Stored entries:
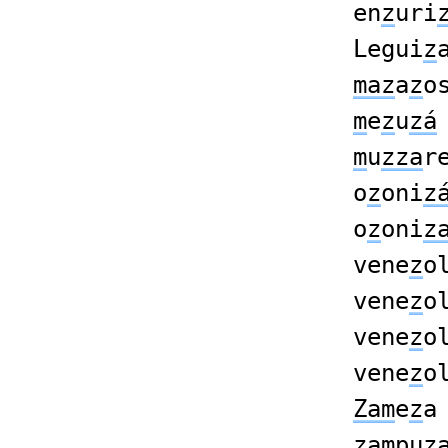
en
z
uri
Legui
z
maz
a
z
o
m
e
z
u
zá
m
u
zza
r
o
z
oni
z
o
z
oni
z
vene
z
o
vene
z
o
vene
z
o
vene
z
o
Zam
e
z
a
zam
pu
z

### [Task objective]
Set down each entry above exactly as it appears. Omit the pictures.

### [Answer to the problem]
en
z
uri
Legui
z
maz
a
z
o
m
e
z
u
zá
m
u
zza
r
o
z
oni
z
o
z
oni
z
vene
z
o
vene
z
o
vene
z
o
vene
z
o
Zam
e
z
a
zam
pu
z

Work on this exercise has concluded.